### [Task instructions]
Report how many lines below include "المناسب", giving the figure alone.
= Beginning of Section =
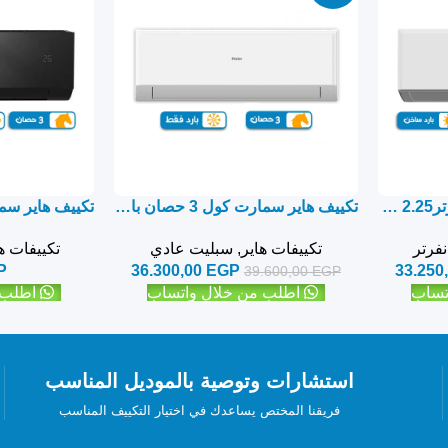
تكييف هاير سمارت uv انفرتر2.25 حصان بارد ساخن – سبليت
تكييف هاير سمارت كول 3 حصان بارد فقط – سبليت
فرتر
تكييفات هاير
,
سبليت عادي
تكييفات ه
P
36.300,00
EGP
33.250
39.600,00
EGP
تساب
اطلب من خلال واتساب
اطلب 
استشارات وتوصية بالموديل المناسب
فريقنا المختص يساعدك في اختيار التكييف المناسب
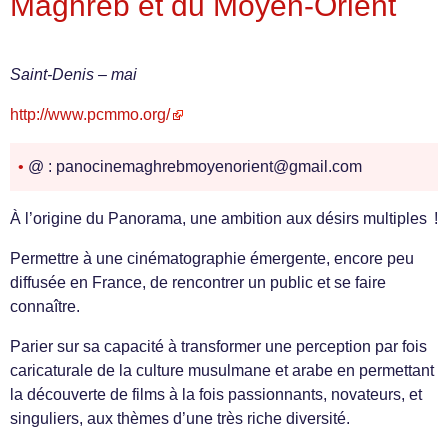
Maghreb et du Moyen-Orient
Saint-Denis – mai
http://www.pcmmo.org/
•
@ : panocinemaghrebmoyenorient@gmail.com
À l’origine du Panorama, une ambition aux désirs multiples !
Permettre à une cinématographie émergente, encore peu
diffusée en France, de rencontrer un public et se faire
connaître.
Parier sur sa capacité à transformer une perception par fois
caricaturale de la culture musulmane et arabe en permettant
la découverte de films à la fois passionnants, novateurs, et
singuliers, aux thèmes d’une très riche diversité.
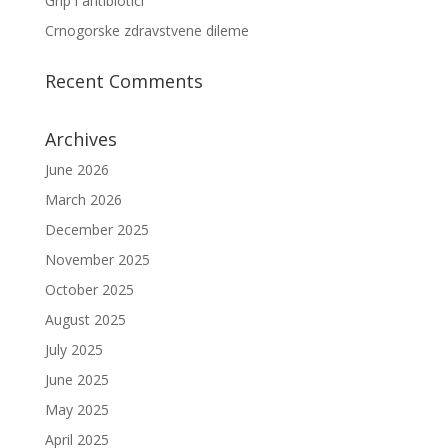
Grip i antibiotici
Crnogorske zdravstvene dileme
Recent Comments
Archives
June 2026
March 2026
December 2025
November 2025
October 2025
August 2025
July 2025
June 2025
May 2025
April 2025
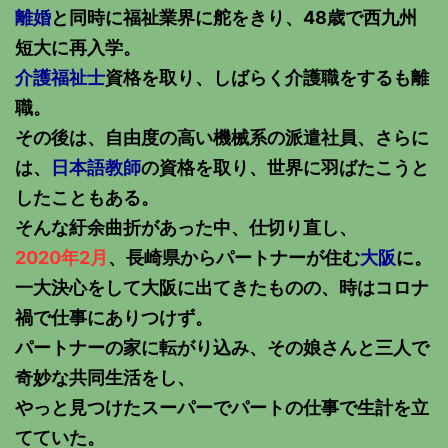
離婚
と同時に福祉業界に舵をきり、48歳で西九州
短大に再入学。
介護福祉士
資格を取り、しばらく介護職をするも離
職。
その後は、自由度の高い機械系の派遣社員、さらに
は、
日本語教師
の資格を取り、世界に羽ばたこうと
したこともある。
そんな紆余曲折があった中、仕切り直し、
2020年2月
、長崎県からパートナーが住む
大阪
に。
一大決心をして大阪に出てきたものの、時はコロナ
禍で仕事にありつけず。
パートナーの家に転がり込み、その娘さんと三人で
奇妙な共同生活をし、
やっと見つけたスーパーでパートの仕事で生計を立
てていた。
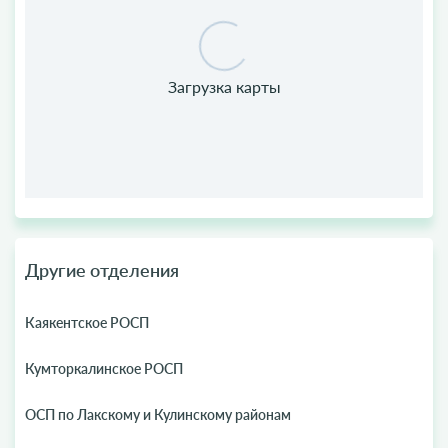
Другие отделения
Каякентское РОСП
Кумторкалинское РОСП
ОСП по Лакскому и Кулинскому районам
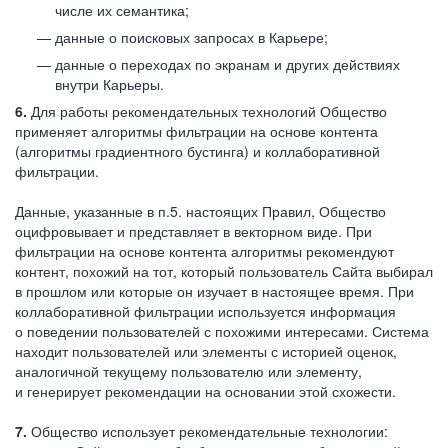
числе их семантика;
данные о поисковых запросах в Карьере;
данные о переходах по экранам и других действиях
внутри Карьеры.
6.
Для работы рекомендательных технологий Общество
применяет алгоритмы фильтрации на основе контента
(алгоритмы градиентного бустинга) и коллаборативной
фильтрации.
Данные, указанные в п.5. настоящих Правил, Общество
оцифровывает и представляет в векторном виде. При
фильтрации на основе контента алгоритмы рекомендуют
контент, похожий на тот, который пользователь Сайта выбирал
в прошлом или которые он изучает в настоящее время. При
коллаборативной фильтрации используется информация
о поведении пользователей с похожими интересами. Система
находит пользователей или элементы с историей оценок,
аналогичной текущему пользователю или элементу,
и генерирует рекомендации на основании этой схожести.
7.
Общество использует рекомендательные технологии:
= End of Section =
### [Your solution]
2